When I started my new healthy eating journey, I wasn’t following any specific diet plan but I had heard of the slow carb diet. I’m not sure who created it or how long it has been around but it has gained a ton of popularity due to Tim Ferriss’ book The 4-Hour Body. I have been a fan of Tim’s since reading his first book, The 4-Hour Workweek.
I am currently reading The 4-Hour Body and I’m enjoying the information very much. His self-experiments and data are fascinating to me.
If you’re not familiar with his version of the diet, there are several rules to follow:
1. Avoid white carbohydrates – This would include bread, rice, cereal, potatoes, pasta, and fried food with breading. The only exception is 1.5 hours after a resistance training workout at least 20 minutes in length.
2. Eat the same meals over and over – You can basically eat as much as you want of proteins (egg whites, chicken breast or thigh, grass-fed beef, pork), legumes (lentils, pinto beans, black beans), vegetables (spinach, asparagus, peas, mixed vegetables.)
3. Don’t drink calories – Stick to water, tea, coffee (without cream), diet soda, and other no calorie/low calorie beverages. Avoid dairy, fruit juice, and normal soft drinks. However, 1 – 2 glasses of red wine per day is fine.
4. Take one day off per week – Allow one day to eat whatever you want and as much as you want. Basically no rules apply on this day. The idea is that spiking your calories at least once a week actually increases fat loss.
The idea of eating whatever I want one day a week is what makes this method of eating very appealing to me. However, even with this “free” day, I still feel the slow carb diet is a bit too restrictive for me. For example, in the book, he also states to avoid fruit during the week and save for your cheat day.
Yet, I like to eat fruit as one of my snacks because it satisfies my sweet tooth and is filling. I’m also not a big fan of eating beans all the time. The beans are used because they are calorically dense. I tried not eating beans and eating extra vegetables but I’d still be hungry afterwards.
Tim also says that there should be no reason to snack with this method of eating. That may work out great for many people but I like having my snacks (healthy of course.)
Can This Diet Work for You?
I’m sure it can if you are disciplined and do not stray from his set of rules. Many people have had great success and you can find many blogs that write specifically about using the slow carb diet.

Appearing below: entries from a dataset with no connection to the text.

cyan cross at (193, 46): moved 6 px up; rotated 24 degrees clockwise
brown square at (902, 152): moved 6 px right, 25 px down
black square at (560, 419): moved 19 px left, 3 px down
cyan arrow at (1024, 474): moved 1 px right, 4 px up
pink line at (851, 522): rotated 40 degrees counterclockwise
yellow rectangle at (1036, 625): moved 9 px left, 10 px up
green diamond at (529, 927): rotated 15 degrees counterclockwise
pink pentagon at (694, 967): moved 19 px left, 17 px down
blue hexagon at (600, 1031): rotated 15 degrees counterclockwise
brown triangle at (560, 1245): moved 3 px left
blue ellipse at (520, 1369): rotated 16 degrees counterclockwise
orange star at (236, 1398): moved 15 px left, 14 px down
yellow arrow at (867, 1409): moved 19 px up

As for myself, I rather not be that restrictive with my meals. Right now, I do avoid the white carbs for breakfast, lunch, and dinner. Every now and then I’ll have whole wheat toast with my breakfast or as part of my lunch for a sandwich.
What is working for me is to eat as healthy as I can during the week and give myself a treat or two on the weekend. I am not in a hurry to shed pounds so if it takes me a bit longer, that’s fine by me. Have you tried this diet? What are your thoughts?